Would you reproduce each line below exactly, leaving every picture out?

*** Opening of Task input ***

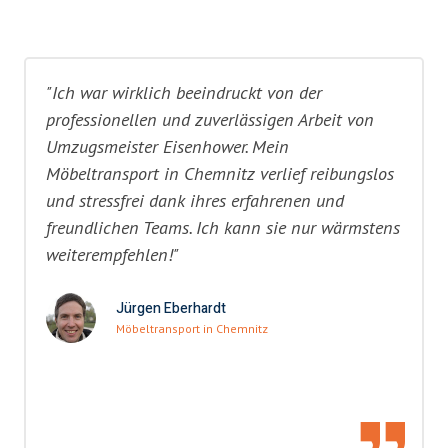
"Ich war wirklich beeindruckt von der
professionellen und zuverlässigen Arbeit von
Umzugsmeister Eisenhower. Mein
Möbeltransport in Chemnitz verlief reibungslos
und stressfrei dank ihres erfahrenen und
freundlichen Teams. Ich kann sie nur wärmstens
weiterempfehlen!"
Jürgen Eberhardt
Möbeltransport in Chemnitz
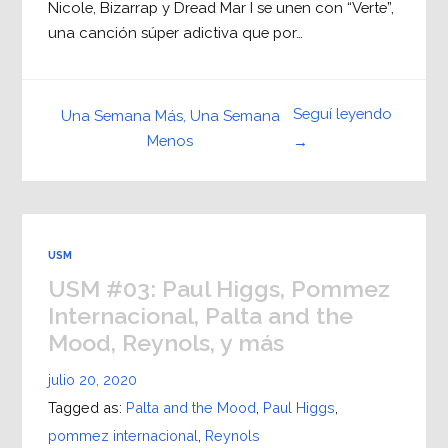
Nicole, Bizarrap y Dread Mar I se unen con “Verte”,
una canción súper adictiva que por…
Seguí leyendo
Una Semana Más, Una Semana
Menos
→
USM
USM #03: Paul Higgs, Pommez
Internacional, Palta and the
Mood, Reynols, y más
julio 20, 2020
Tagged as:
Palta and the Mood
,
Paul Higgs
,
pommez internacional
,
Reynols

*** Close of Task input ***

▶ _Expected answer_
"Ich war wirklich beeindruckt von der
professionellen und zuverlässigen Arbeit von
Umzugsmeister Eisenhower. Mein
Möbeltransport in Chemnitz verlief reibungslos
und stressfrei dank ihres erfahrenen und
freundlichen Teams. Ich kann sie nur wärmstens
weiterempfehlen!"
Jürgen Eberhardt
Möbeltransport in Chemnitz
Nicole, Bizarrap y Dread Mar I se unen con “Verte”,
una canción súper adictiva que por…
Seguí leyendo
Una Semana Más, Una Semana
Menos
→
USM
USM #03: Paul Higgs, Pommez
Internacional, Palta and the
Mood, Reynols, y más
julio 20, 2020
Tagged as:
Palta and the Mood
,
Paul Higgs
,
pommez internacional
,
Reynols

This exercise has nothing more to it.